Memberikan teh hangat manis kepadaku.

"Iya, sedang suntuk," rutukku.

"Mau dipijat?" Marlina kembali bertanya, sedikit menggoda.

Aku menatap kedua Manik matanya lama. Menafsirkan arti pertanyaan itu. Tidak lama, tangan Marlina menari indah di pahaku. Napas menderu, degup jantung tak beraturan. Saat hendak mendekati wajahnya, ponselku berbunyi nyaring. Sudah kuabaikan andai itu dari Vania. Namun, itu dari Pak Hendra, bosku.

Segera aku bangkit dan bergegas ke rumahnya. Ada hal penting yang harus diurus perihal kantor, tetapi Pak Hendra ingin bertemu di rumah.

Sesampainya di sana, Pak Hendra membahas tentang materi untuk rapat besok. Pak Hendra memang sering tiba-tiba memanggil seperti meski libur.

"Begitu saja Pak Ardi. Semoga rapat kita besok berjalan lancar," pungkas Pak Hendra.

"Iya, Pak. Saya juga berharap demikian," ucapku.

"Permisi!" sapa seorang kurir. Dia datang membawa paket besar.

Pak Hendra bangkit untuk menemui kurir tersebut. Sungguh orang yang rendah hati, untuk menyambut kurir pun dia tak memanggil pembantunya.

"Apa ini, Mas?" tanya Pak Hendra.

"Paket, Pak, daster."

Daster?
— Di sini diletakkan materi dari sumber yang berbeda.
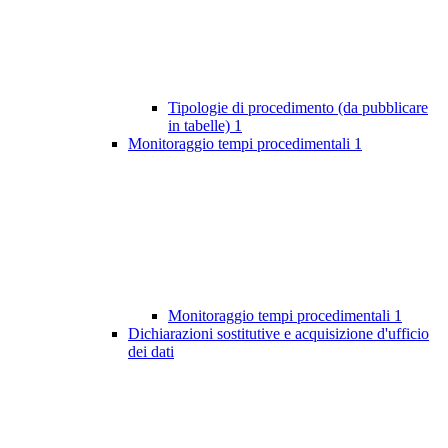
Tipologie di procedimento (da pubblicare
in tabelle)
1
Monitoraggio tempi procedimentali
1
Monitoraggio tempi procedimentali
1
Dichiarazioni sostitutive e acquisizione d'ufficio
dei dati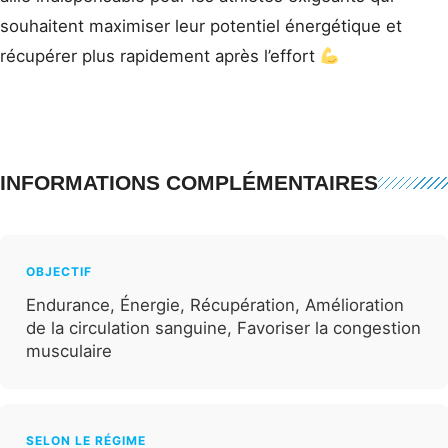
souhaitent maximiser leur potentiel énergétique et
récupérer plus rapidement après l’effort
INFORMATIONS COMPLÉMENTAIRES
OBJECTIF
Endurance, Énergie, Récupération, Amélioration
de la circulation sanguine, Favoriser la congestion
musculaire
SELON LE RÉGIME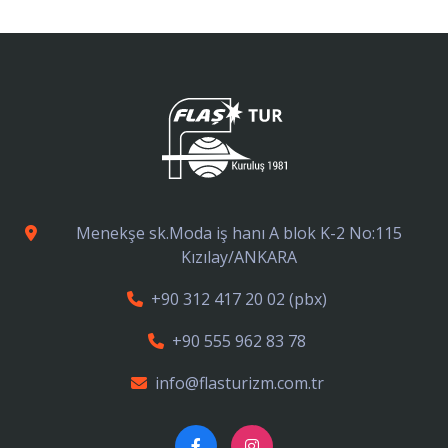
Menekşe sk.Moda iş hanı A blok K-2 No:115
Kızılay/ANKARA
+90 312 417 20 02
(pbx)
+90 555 962 83 78
info@flasturizm.com.tr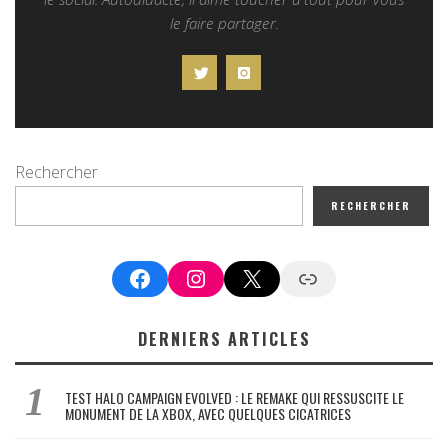
le faire partager.
Rechercher
RECHERCHER
Facebook
Instagram
X
Google News
DERNIERS ARTICLES
TEST HALO CAMPAIGN EVOLVED : LE REMAKE QUI RESSUSCITE LE
MONUMENT DE LA XBOX, AVEC QUELQUES CICATRICES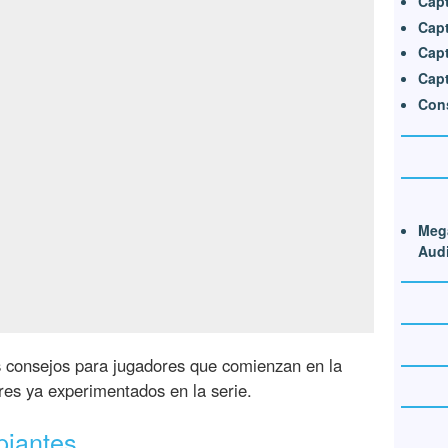
Capt
Capt
Capt
Capt
Con
Mega
Audi
s consejos para jugadores que comienzan en la
res ya experimentados en la serie.
piantes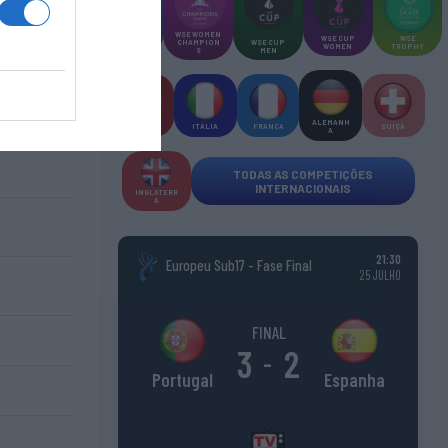
WSE MEN
WSE WOMEN
WSE CUP
WSE
CHAMPION
CHAMPION
WSE CUP
WOMEN
TROPHY
S
S
MEN
ALEMANH
ESPANHA
ITÁLIA
FRANÇA
SUÍÇA
A
TODAS AS COMPETIÇÕES
INTERNACIONAIS
INGLATERR
A
21:30
Europeu Sub17 - Fase Final
25 JULHO
FINAL
3
2
-
Espanha
Portugal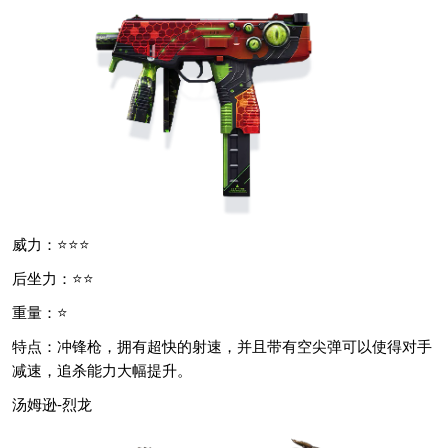
威力：⭐⭐⭐
后坐力：⭐⭐
重量：⭐
特点：冲锋枪，拥有超快的射速，并且带有空尖弹可以使得对手
减速，追杀能力大幅提升。
汤姆逊-烈龙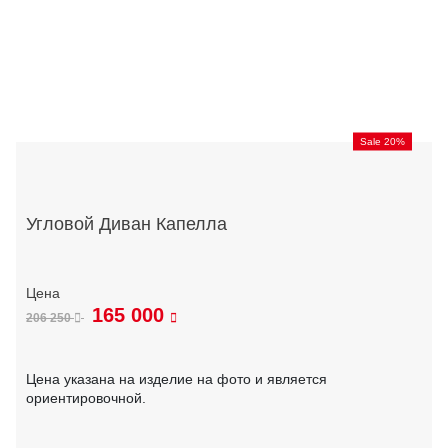
Sale 20%
Угловой Диван Капелла
165 000
206 250
Цена указана на изделие на фото и является
ориентировочной.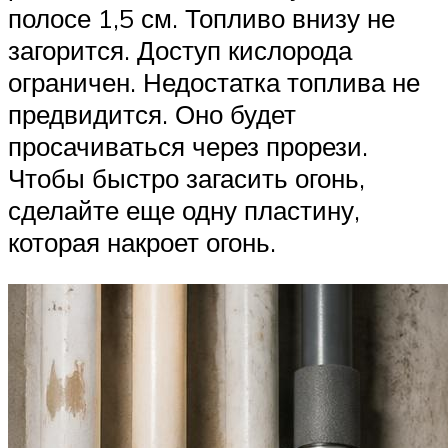
полосе 1,5 см. Топливо внизу не
загорится. Доступ кислорода
ограничен. Недостатка топлива не
предвидится. Оно будет
просачиваться через прорези.
Чтобы быстро загасить огонь,
сделайте еще одну пластину,
которая накроет огонь.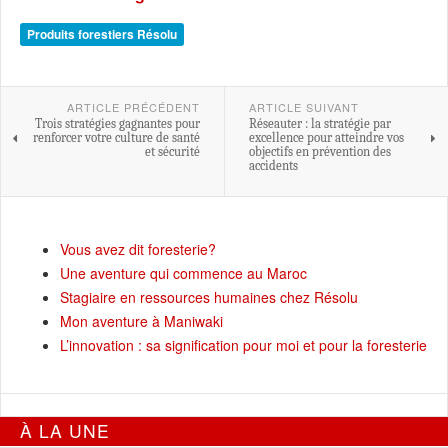
Produits forestiers Résolu
ARTICLE PRÉCÉDENT
ARTICLE SUIVANT
Trois stratégies gagnantes pour
Réseauter : la stratégie par
renforcer votre culture de santé
excellence pour atteindre vos
et sécurité
objectifs en prévention des
accidents
Vous avez dit foresterie?
Une aventure qui commence au Maroc
Stagiaire en ressources humaines chez Résolu
Mon aventure à Maniwaki
L’innovation : sa signification pour moi et pour la foresterie
À LA UNE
Dahiku berkerut.

"Oh, ini pasti pesanan istri saya," ucapnya, "ma! Mama!"

Istri Pak Hendra datang dari arah ruang keluarga. Mengenakan daster yang motifnya sama persis dengan kepunyaan Vania. Beberapa kali aku mengucek mata, tetap sama.

"Istri saya ini kalau sama daster cinta mati," ujar Pak Hendra terkekeh. Dia kembali duduk di sampingku.

"Ibu memang selalu memakai daster di rumah, ya?" tanyaku heran.

"Iya. Istri saya itu, kalau boleh maunya ke mall pun memakai daster. Istri Pak Ardi nggak suka pake daster, ya?" tanya Pak Hendra.

Aku menggeleng kuat dan tersenyum malu.

"Istri saya juga suka memakai daster, kok, Pak," jawabku.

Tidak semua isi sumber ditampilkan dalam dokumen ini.